A esa gran señora de Sevilla, a la Catedral, la llevaron a la dermoestética para arreglarle la cara, para engañar al tiempo y quitarle años de encima, con lo guapa que estaba con las huellas de los días sobre su piel de piedra. Ella, coqueta, se dejó hacer. Le quitaron las grietas de sus arrugas, le limpiaron el cutis arenisco de piedra de las canteras del Puerto de Santa María. La pusieron de dulce. Estrictamente de dulce. Demasiado de dulce. Empalagosamente blanca. Como una tarta, a la que sólo faltaban las velitas, o las velas del Corpus mismo, con la Custodia saliendo por la Puerta de San Miguel y trasminando el romero los acordes de la Marcha Real y el pino mayor de primera clase en la Giralda.

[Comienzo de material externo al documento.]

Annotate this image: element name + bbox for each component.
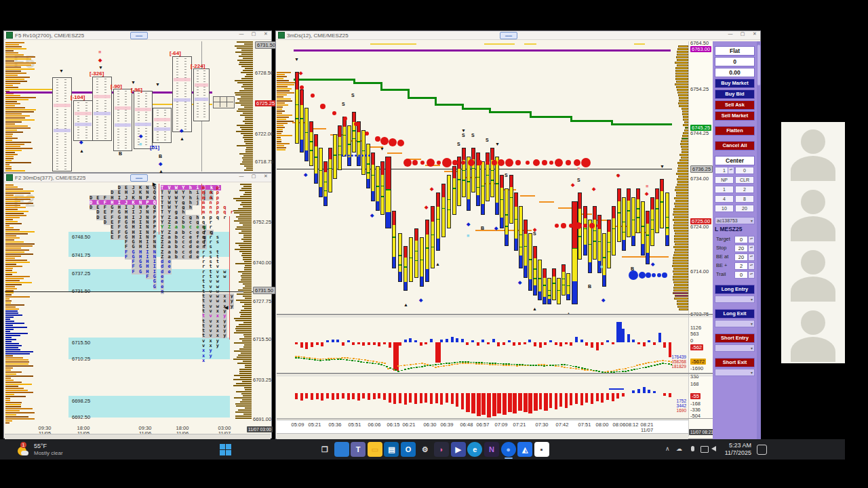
20-spinner[interactable]: ▴▾ xyxy=(748,253,755,261)
strategy-select[interactable]: ▾ xyxy=(715,369,755,376)
start-button[interactable] xyxy=(220,444,231,455)
strategy-select[interactable]: ▾ xyxy=(715,344,755,352)
histogram-bar xyxy=(513,342,515,346)
volume-icon[interactable] xyxy=(711,446,716,451)
weather-widget[interactable]: 1 55°F Mostly clear xyxy=(16,442,118,458)
chart-dot xyxy=(300,85,304,89)
account-select[interactable]: ac138753▾ xyxy=(715,217,755,224)
taskbar-icon-app-active[interactable]: ● xyxy=(501,442,516,457)
taskbar-icon-file-explorer[interactable]: ▭ xyxy=(368,442,382,457)
0-display[interactable]: 0 xyxy=(715,57,755,66)
f2-chart-area[interactable]: F26748.506741.756737.256731.506715.50671… xyxy=(4,174,271,438)
indicator-line xyxy=(500,363,502,365)
0-field[interactable]: 0 xyxy=(734,271,748,279)
taskbar-icon-task-view[interactable]: ❐ xyxy=(317,442,332,457)
volume-profile-bar xyxy=(277,125,283,126)
indicator-line xyxy=(511,365,513,367)
strategy-select[interactable]: ▾ xyxy=(715,296,755,303)
volume-profile-bar xyxy=(237,125,253,126)
chart-dot xyxy=(639,272,646,279)
indicator-line xyxy=(462,363,464,364)
volume-profile-bar xyxy=(5,272,17,273)
20-spinner[interactable]: ▴▾ xyxy=(748,245,755,252)
delta-panel[interactable] xyxy=(277,317,672,373)
0-00-display[interactable]: 0.00 xyxy=(715,68,755,77)
taskbar-icon-ninjatrader[interactable]: N xyxy=(484,442,499,457)
taskbar-icon-photos[interactable]: ◭ xyxy=(517,442,532,457)
strategy-select[interactable]: ▾ xyxy=(715,320,755,327)
flatten-button[interactable]: Flatten xyxy=(715,126,755,136)
indicator-line xyxy=(363,362,365,363)
grid-cell-clr[interactable]: CLR xyxy=(735,176,754,184)
2-field[interactable]: 2 xyxy=(734,262,748,270)
grid-cell-np[interactable]: NP xyxy=(715,176,734,184)
0-spinner[interactable]: ▴▾ xyxy=(748,271,755,279)
2-spinner[interactable]: ▴▾ xyxy=(748,262,755,270)
trade-panel-scroll-thumb[interactable] xyxy=(757,45,760,85)
grid-cell-8[interactable]: 8 xyxy=(735,195,754,203)
taskbar-icon-terminal[interactable]: ▪ xyxy=(534,442,549,457)
notifications-icon[interactable] xyxy=(757,445,767,455)
taskbar-icon-edge[interactable]: e xyxy=(467,442,482,457)
trade-panel-scrollbar[interactable] xyxy=(757,41,761,440)
grid-cell-20[interactable]: 20 xyxy=(735,205,754,212)
price-axis-label: 6725.25 xyxy=(255,100,276,106)
20-field[interactable]: 20 xyxy=(734,245,748,252)
buy-bid-button[interactable]: Buy Bid xyxy=(715,89,755,99)
cast-icon[interactable] xyxy=(701,446,709,453)
sell-market-button[interactable]: Sell Market xyxy=(715,111,755,121)
volume-profile-bar xyxy=(683,132,688,134)
histogram-bar xyxy=(461,393,464,409)
volume-profile-bar xyxy=(682,135,688,137)
tray-date[interactable]: 11/7/2025 xyxy=(720,449,751,456)
grid-cell-2[interactable]: 2 xyxy=(735,186,754,193)
short-exit-button[interactable]: Short Exit xyxy=(715,358,755,367)
main-chart-area[interactable]: SSSSSSSSSBBBB▲▲▲▲▼▼▼▼▼▼◆◆◆◆◆◆◆◆◆◆◆◆◆◆◆◆◆… xyxy=(276,31,760,439)
f5-chart-area[interactable]: F5[-104][-326][-90][-96][51][-64][-224]■… xyxy=(4,31,271,172)
volume-profile-bar xyxy=(239,90,253,92)
horizontal-scrollbar[interactable] xyxy=(5,434,271,439)
histogram-bar xyxy=(565,342,568,344)
chevron-down-icon: ▾ xyxy=(751,297,753,303)
tray-chevron-icon[interactable]: ∧ xyxy=(665,445,670,452)
taskbar-icon-teams[interactable]: T xyxy=(351,442,366,457)
short-entry-button[interactable]: Short Entry xyxy=(715,333,755,343)
cancel-all-button[interactable]: Cancel All xyxy=(715,141,755,150)
grid-cell-0[interactable]: 0 xyxy=(735,167,754,174)
bar-poc-line xyxy=(348,144,351,145)
flat-display[interactable]: Flat xyxy=(715,46,755,56)
buy-market-button[interactable]: Buy Market xyxy=(715,79,755,88)
histogram-bar xyxy=(414,393,417,404)
volume-profile-bar xyxy=(5,70,21,72)
grid-cell-4[interactable]: 4 xyxy=(715,195,734,203)
grid-cell-1[interactable]: 1 xyxy=(715,186,734,193)
cluster-delta-label: [-326] xyxy=(90,70,104,77)
long-exit-button[interactable]: Long Exit xyxy=(715,309,755,319)
price-axis-label: 168 xyxy=(690,381,699,387)
time-axis[interactable]: 05:0905:2105:3605:5106:0606:1506:2106:30… xyxy=(277,420,688,434)
indicator-line xyxy=(435,364,437,365)
price-pane[interactable]: SSSSSSSSSBBBB▲▲▲▲▼▼▼▼▼▼◆◆◆◆◆◆◆◆◆◆◆◆◆◆◆◆◆… xyxy=(277,41,672,314)
volume-profile-bar xyxy=(677,64,688,66)
center-display[interactable]: Center xyxy=(715,156,755,165)
volume-profile-bar xyxy=(244,169,253,171)
mic-icon[interactable] xyxy=(691,446,694,451)
sell-ask-button[interactable]: Sell Ask xyxy=(715,100,755,110)
taskbar-icon-movies[interactable]: ▶ xyxy=(451,442,466,457)
taskbar-icon-widgets[interactable] xyxy=(334,442,349,457)
grid-cell-10[interactable]: 10 xyxy=(715,205,734,212)
taskbar-icon-settings[interactable]: ⚙ xyxy=(418,442,433,457)
taskbar-icon-store[interactable]: ▤ xyxy=(384,442,399,457)
taskbar-icon-clipchamp[interactable]: ◗ xyxy=(434,442,449,457)
20-field[interactable]: 20 xyxy=(734,253,748,261)
onedrive-icon[interactable]: ☁ xyxy=(676,445,682,452)
taskbar-icon-outlook[interactable]: O xyxy=(401,442,416,457)
tray-clock[interactable]: 5:23 AM xyxy=(720,442,751,449)
long-entry-button[interactable]: Long Entry xyxy=(715,285,755,294)
volume-profile-bar xyxy=(243,155,253,157)
volume-panel[interactable] xyxy=(277,376,672,418)
chart-marker-icon: ▲ xyxy=(180,136,184,142)
0-field[interactable]: 0 xyxy=(734,236,748,243)
quantity-spinner[interactable]: ▴▾ xyxy=(728,167,734,174)
0-spinner[interactable]: ▴▾ xyxy=(748,236,755,243)
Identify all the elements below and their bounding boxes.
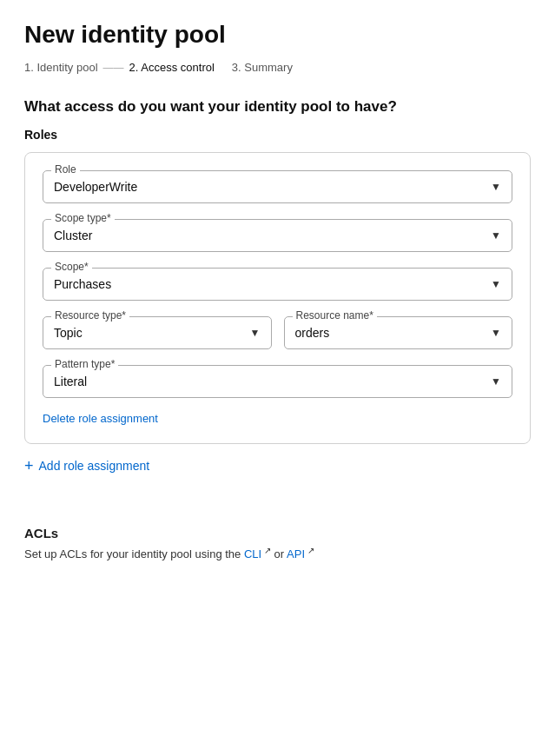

Desde la esquina donde naciste, en Bayona con Gradas, frente al Sagrario y a la cervantina posada de Tomás Pérez, mirabas a esa mujer y, picarona, te guiñaba el ojo. El Polifemo inmenso de la vidriera del rosetón grande de la Puerta de la Asunción. La hermosa señora de piedra que te vio nacer y que te tuvo en sus brazos en esos altos balcones en tardes de vencejos y amaneceres de Esperanza de Triana, te guiñaba ese ojo del rosetón y te decía su canción, a ti que con ella vas embarcado hace tantos años en su galeón de piedra y sueño:

—¿A que sí? ¿A que me han quitado demasiados años de encima? Yo tan blanca nunca he estado. Ni que me fuera a casar, hijo: «blanca y radiante va la novia»... Y tú sabes que siempre seré viuda. Nunca me olvidaré de los difuntos calonges que loquitos se volvieron por mí y por loquitos los tomaron cuando me dieron por arras y dote a Sevilla. ¿A que es verdad lo que me dice la Santa Juana, aunque falsa y tornadiza como veleta que es, que yo no la tomo nunca muy en cuenta? Me dice la Santa Juana, y ahí lleva razón: «Hija, se les ha ido la mano y se han pasado contigo. Te han puesto de blanca que pareces una bizcotela de Alcalá. Tú nunca has estado así ni has sido así. Te han disfrazado de Duomo de Milán, que es un italiano con mucho malage y no una sevillana con gracia como tú»...

Pero como el tiempo también pinta, y también pone hermosas en su madurez a las mujeres, este largo invierno de temporales ha puesto fin a los desmesurados afeites de la vieja señora catedralicia. Me pongo en esa esquina y miro al bajante de la Catedral. El famoso bajante de la Catedral. El que llora a canales por su gargolón junto a la Puerta del Baptisterio. Y el invierno, solo, con ese bajante como pincel del tiempo, ha pintado otra vez las pátinas en la piedra. La verdina ha vuelto a enseñar su escritura de propiedad en los muros catedralicios. Sobre pilares y arbotantes, sobre agujas y sillares, proclama ya la primavera con un verde que espera al blanco del azahar en el Patio de los Naranjos. Ahora es cuando, sin afeites, con la cara lavada por el invierno, la Catedral vuelve a su belleza de siempre. La verdina la ha sacado del escaparate de la confitería. Ya es ella otra vez. Esta hermosa mujer de piedra vuelve a su edad. Otra vez tiene las ojeras voluptuosas y pecadoras de la verdina.